Tuesday, June 28, 2005
I'm sitting here getting drunk so please forgive me for any grammatical or logical errors that I am inevitably going to make. I'm drinking shots of Black Haus and lamenting days gone by. This has been a bad week. The state of mind I find myself in makes it worse. I was already on the depressive, low-key swing of things when friends and memories of times past popped up and I realized how much things have changed and how much I've let go. I had a small group of friends that I ran around with to all the underground clubs in Texas and Washington and went drinking with and shared secrets with. They aren't here any more. I miss them. I didn't realize my life had changed so much and that I had lost so much of what I thought made me me. Change can be good; I let go of a lot of the bad things in my life, but it can be lonely, too. Where are the people to sit and discuss local bands and politics with on the back porch at 2 in the morning?
I left him alone for five minutes and this is what he does; strips and paints his body.

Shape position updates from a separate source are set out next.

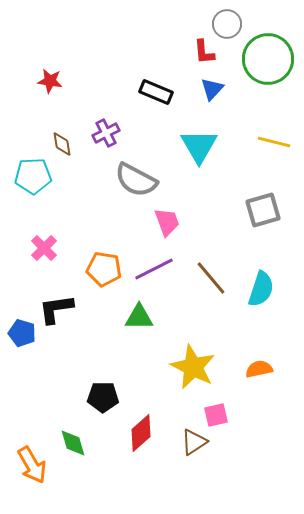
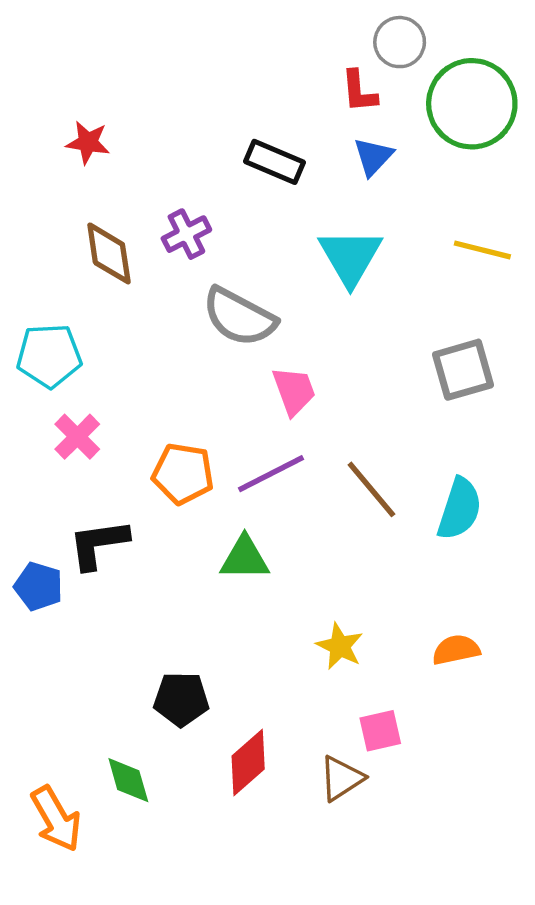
brown diamond: (62, 144) -> (109, 253), size x1.5
cyan pentagon: (33, 176) -> (49, 356), moved
yellow star: (193, 367) -> (340, 646), size x0.6

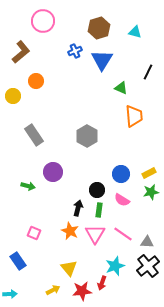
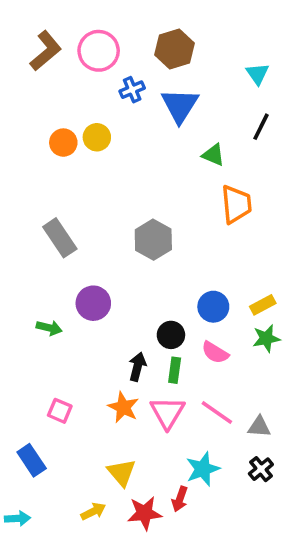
pink circle: (43, 21) -> (99, 51), moved
cyan triangle: (135, 32) -> (257, 74), moved, turned 40
brown L-shape: (21, 52) -> (46, 51), moved
yellow circle: (13, 96) -> (97, 137), moved
black cross: (148, 266) -> (261, 469), size x0.6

Who robs TacoLand? Who could shoot Ram? An institution has been erased and a good man is gone. And I have been so insulated in my life that I didn't even know until all of it was over. I'm sorry that I wasn't there. Be happy Ram.
Sunday, June 26, 2005
So . . . Tired . . . Just got back from taking the family to
Schlitterbahn. Joe's dad and his sisters/sisters' husbands/nephew/step-mother invited us to all go out and have a summer family outing. For some reason they picked Schlitterbahn, the biggest and most crowded waterpark that I know of. Just the place to hold a family gathering of the most disorganized minds I know ;). It's about forty-five minutes from our house, but a two-hour drive for them, so I am grateful for that. They came a long way to see our little selves. The little guy seemed to enjoy himself quite a bit and spent a great deal of time in the water. He even tried swimming a little in the giant hot tub while mommy sipped her margarita. Joe and I didn't hit the rides because most of them had a minimum height requirement and our little shorty failed to meet it. When Nico gets a little older he'll get to know the thrill of huge water-slides. All of our time was spent gossiping with the relations and playing in the many kiddie areas. I have to say it is always pretty great to hang out with comfortable people who love you and yours more than anything. Unfortunately, because I love them so much I agreed to head out to Louisiana in August for some more family stuff. I'm so susceptible under the influence of camaraderie. Also, I didn't get any pictures either. I didn't want to bring my digital and the disposable I bought for water shots I forgot in the car. Doh! Now off to unppck the mountains of stuff required to take a family of three out for the day. *Yawn* And maybe nap.
Thursday, June 23, 2005
I have had a distinct lack of fluffy posts lately. So to increase my fluffy quotient; a little meme from
MariaIf you get tagged, put this in your journal and tag 5 people.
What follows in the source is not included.